Top of Supplied material

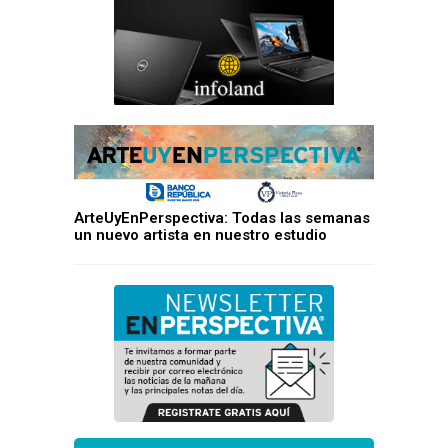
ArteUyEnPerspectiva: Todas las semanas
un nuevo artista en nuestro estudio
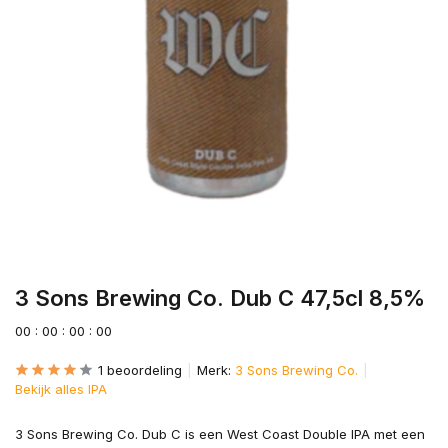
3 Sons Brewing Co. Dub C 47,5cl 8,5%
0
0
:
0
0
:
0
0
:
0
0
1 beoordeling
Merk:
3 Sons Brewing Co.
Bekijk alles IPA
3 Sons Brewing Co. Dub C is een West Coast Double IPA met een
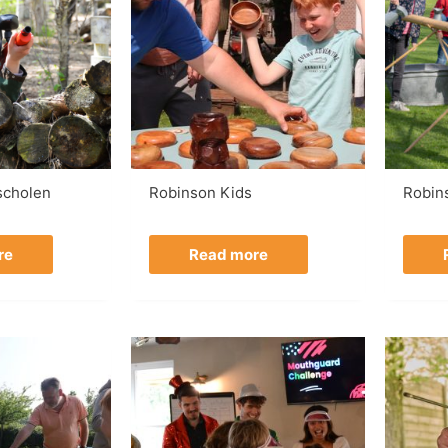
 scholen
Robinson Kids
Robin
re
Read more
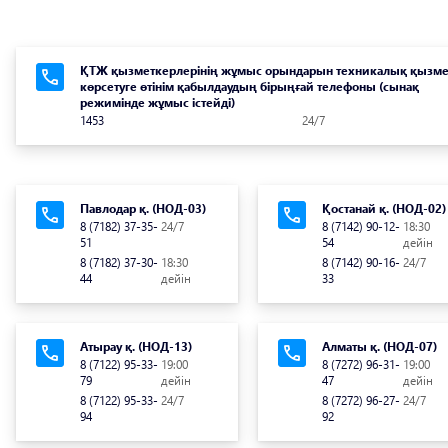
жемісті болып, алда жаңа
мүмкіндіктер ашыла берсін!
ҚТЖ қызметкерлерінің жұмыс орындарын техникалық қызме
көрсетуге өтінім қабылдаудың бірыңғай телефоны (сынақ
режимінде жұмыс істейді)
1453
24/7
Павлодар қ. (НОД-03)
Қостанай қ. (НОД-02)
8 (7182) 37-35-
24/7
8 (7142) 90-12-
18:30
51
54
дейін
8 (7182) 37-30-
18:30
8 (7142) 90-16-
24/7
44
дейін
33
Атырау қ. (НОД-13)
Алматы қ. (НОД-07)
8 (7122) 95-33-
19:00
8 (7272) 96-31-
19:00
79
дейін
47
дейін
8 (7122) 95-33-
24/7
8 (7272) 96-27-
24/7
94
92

Bottom of Supplied material
Top of Supplied material

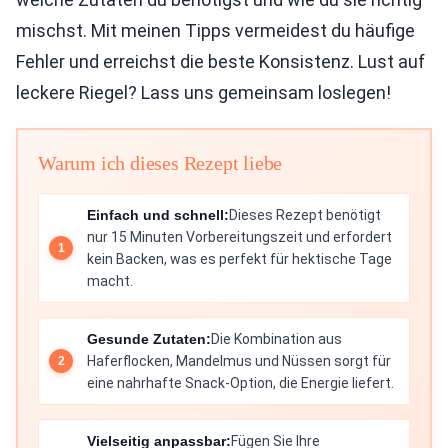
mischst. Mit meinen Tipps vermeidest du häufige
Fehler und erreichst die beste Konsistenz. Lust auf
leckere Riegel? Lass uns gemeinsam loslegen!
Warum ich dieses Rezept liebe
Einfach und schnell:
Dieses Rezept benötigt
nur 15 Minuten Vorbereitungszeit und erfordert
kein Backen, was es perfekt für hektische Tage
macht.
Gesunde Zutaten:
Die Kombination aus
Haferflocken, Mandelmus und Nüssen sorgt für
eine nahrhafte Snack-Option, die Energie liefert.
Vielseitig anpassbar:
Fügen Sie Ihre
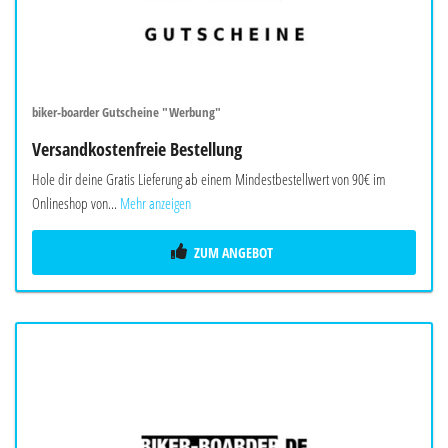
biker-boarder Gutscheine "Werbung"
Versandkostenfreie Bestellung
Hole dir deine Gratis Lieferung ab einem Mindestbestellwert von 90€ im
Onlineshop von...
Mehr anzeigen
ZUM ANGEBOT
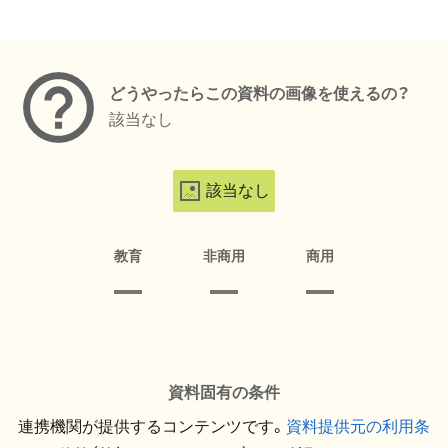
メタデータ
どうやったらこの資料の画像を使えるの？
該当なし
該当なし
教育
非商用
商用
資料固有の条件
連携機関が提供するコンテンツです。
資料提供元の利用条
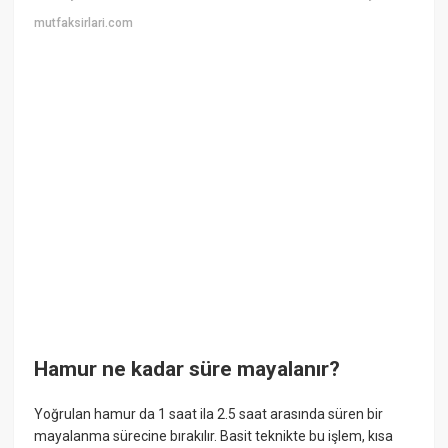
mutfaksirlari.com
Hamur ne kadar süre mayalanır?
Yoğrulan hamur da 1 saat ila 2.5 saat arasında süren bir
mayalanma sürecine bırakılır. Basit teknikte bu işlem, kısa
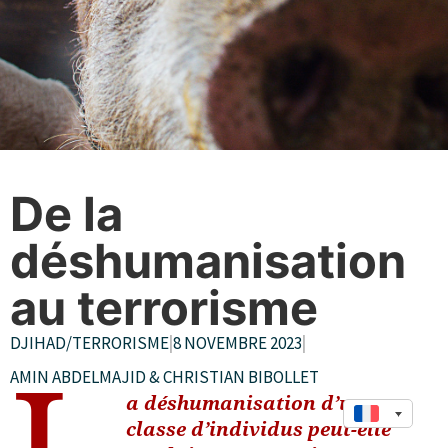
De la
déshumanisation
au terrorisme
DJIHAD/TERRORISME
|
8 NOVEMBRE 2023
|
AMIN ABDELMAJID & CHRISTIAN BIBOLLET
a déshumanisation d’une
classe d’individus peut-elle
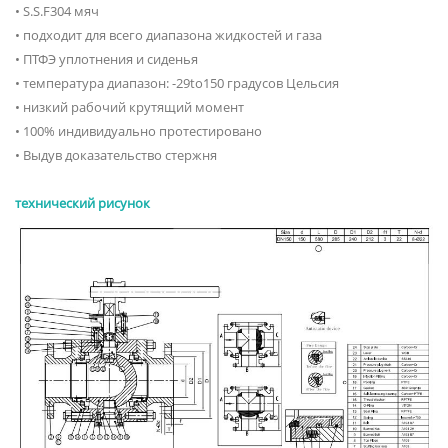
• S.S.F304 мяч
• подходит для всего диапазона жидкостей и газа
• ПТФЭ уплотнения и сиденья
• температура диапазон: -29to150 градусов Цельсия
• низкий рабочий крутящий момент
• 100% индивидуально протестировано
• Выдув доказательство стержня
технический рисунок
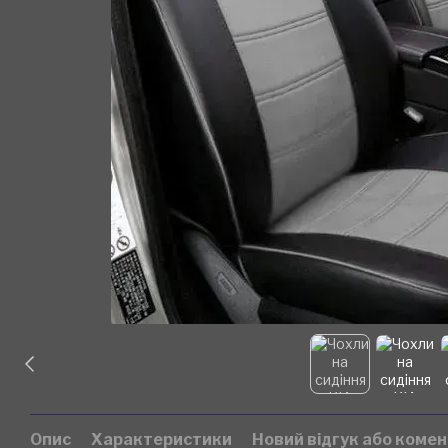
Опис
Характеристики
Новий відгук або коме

Bottom of Supplied material
Top of Supplied material

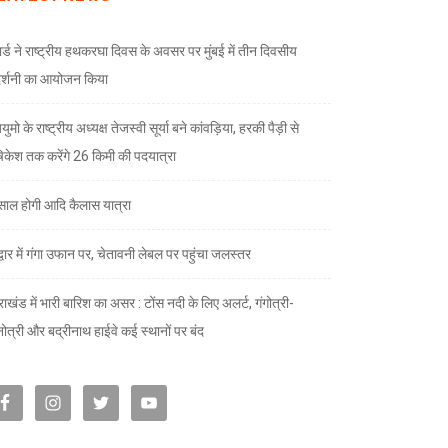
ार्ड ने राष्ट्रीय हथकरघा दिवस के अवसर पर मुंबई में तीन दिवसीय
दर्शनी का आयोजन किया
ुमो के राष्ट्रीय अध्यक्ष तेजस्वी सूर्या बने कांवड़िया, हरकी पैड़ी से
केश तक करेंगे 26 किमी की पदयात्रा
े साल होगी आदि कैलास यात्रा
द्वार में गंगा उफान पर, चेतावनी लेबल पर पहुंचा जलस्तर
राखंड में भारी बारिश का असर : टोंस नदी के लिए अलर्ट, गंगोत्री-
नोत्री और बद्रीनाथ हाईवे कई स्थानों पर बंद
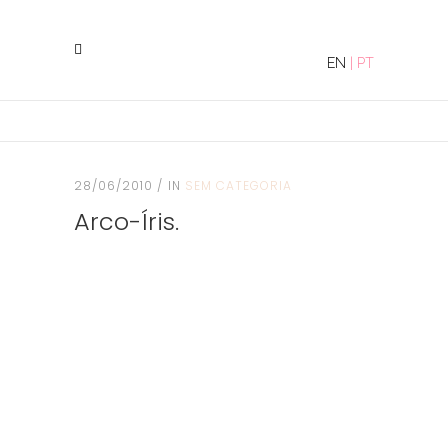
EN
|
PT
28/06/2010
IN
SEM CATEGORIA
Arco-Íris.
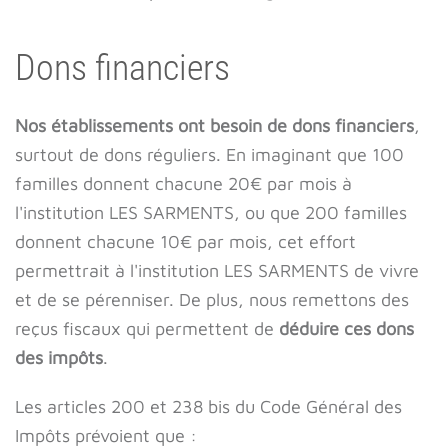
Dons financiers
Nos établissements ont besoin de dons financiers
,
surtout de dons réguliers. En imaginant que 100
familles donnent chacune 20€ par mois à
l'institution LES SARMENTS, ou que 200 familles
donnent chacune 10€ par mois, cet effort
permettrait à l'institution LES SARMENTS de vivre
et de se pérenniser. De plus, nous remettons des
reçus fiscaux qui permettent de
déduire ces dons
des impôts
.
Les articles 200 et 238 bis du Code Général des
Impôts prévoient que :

Bottom of Supplied material

■ Assigned task ■
Lines with "familles": return each one from the data above.

■ Output of the task ■
familles donnent chacune 20€ par mois à
l'institution LES SARMENTS, ou que 200 familles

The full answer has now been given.